It will be very interesting to know what the military establishment thinks about the conclusion of this policy brief on the topic. It is not so much about whether the military establishment agrees or disagrees with the conclusion of the text but as an input to a more unimpeachable inference. Without that input, the conclusion and the policy brief could be standing on one leg.
Nothing, however, reduces the timeliness of the subject matter or the right of civil society/activist oversight on the military or even the author’s arrangement of the content. They are all very interesting cut in typical of Prof Chris Kwaja, the Peace scholar who authored this policy brief. Kwaja is of the Modibbo Adama University in Yola, Northeast of Nigeria.
The key question is whether a case of conflict of interest can be substantiated between the military’s core obligation as the backbone of the modern state and the recent trend involving the military as investors, with a clear calculus to make profit. Can the two go together without one suffering?
The author takes a specific approach to the question. It is that the Nigerian military has, of recent, become a key player in direct, corporate investment in oil and gas, aviation, real estate, agriculture, steel fabrication, drugs production and even shipping, amongst others. The author tells us it is a major transformation.
Although it is not peculiar to the Nigerian military as this is what has happened in one form or the other in many other countries – Indonesia, Turkey, Russia, Pakistan, El Salvador, etc – the key questions are still there.
Under the guise of ‘Restricted’, the everyday operations of the military are not open to tracking and scrutiny by civilian controlled regulatory institutions. That is one broad problem that arises with military commercial exploits. Accountability is a closely connected dimension of it and it is sensitive because they are using public resources appropriated in the budget which is a law and has its own regimes and practices. Also mentioned is the question of what is left for defence and security matters if the commercial investments consume a huge chunk of available resources. Given that businesses can fail, this dimension has a scary edge to it.

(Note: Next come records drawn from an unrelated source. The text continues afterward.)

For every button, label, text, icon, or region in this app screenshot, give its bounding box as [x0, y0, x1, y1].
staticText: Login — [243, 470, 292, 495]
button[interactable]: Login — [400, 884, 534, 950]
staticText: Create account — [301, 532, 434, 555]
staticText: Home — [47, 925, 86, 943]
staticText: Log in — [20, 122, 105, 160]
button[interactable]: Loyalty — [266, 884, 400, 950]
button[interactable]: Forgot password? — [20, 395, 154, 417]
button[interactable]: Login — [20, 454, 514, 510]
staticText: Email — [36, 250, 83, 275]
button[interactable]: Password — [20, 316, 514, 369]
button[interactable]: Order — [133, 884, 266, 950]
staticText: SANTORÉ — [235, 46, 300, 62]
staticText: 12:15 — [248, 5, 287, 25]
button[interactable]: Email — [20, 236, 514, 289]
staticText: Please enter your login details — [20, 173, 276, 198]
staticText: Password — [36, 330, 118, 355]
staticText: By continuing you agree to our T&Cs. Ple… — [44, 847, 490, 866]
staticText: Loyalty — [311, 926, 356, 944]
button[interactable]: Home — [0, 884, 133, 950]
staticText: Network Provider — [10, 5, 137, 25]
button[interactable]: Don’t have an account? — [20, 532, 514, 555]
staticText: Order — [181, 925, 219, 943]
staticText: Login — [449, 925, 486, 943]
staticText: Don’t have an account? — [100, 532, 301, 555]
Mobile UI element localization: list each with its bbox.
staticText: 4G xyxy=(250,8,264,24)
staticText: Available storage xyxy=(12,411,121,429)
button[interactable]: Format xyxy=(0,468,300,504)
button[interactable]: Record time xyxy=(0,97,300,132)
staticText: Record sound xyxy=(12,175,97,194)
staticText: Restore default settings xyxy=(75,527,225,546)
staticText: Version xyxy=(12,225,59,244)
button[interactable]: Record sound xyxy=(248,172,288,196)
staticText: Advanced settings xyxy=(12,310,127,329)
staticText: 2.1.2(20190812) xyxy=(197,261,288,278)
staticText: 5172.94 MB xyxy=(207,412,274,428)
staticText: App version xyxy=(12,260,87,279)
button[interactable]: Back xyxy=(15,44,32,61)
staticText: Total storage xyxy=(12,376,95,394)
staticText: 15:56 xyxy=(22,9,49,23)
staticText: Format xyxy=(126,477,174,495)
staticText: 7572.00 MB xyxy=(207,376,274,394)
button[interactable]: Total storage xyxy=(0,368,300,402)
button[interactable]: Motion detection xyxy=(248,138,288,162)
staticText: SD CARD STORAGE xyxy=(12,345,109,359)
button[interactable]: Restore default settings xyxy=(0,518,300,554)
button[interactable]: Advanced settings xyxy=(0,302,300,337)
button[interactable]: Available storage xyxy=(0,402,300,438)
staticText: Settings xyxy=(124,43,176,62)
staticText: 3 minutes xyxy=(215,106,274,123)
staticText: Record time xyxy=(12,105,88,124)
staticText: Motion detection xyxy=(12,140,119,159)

For these and the other reasons listed and explained in the text, the Brief concludes that there are major concerns about a military that is lost to the profit calculus. Not the least of these concerns is the distraction that comes with securing the nation and securing profit simultaneously. The last segment of the ten page Brief offers some considered ways out. “The pursuit of profit and the risks of corruption by military personnel are key threats to military professionalism that needs to be checkmated urgently” rings out the conclusion.
It is a conclusion some readers would regard as a sharp one just as some readers would consider it too categorical. Both sides would be correct to the extent that a policy brief is not really about being correct or incorrect but whether it provokes thought. In other words, the key question about this text is about people getting it to read so that they can make up their mind on the question. And the topic can be given more expanded treatment.
Recently, some retired diplomats argued that a Military-Industrial-Complex approach to foreign policy should guide President Tinubu. That is a business model approach and it touches on this issue of how industrialisation around military hardware can keep the military and Nigeria from war mongering. The more debates these provoke, the better for Nigeria. In that case, kudos to CISLAC which organised the publication.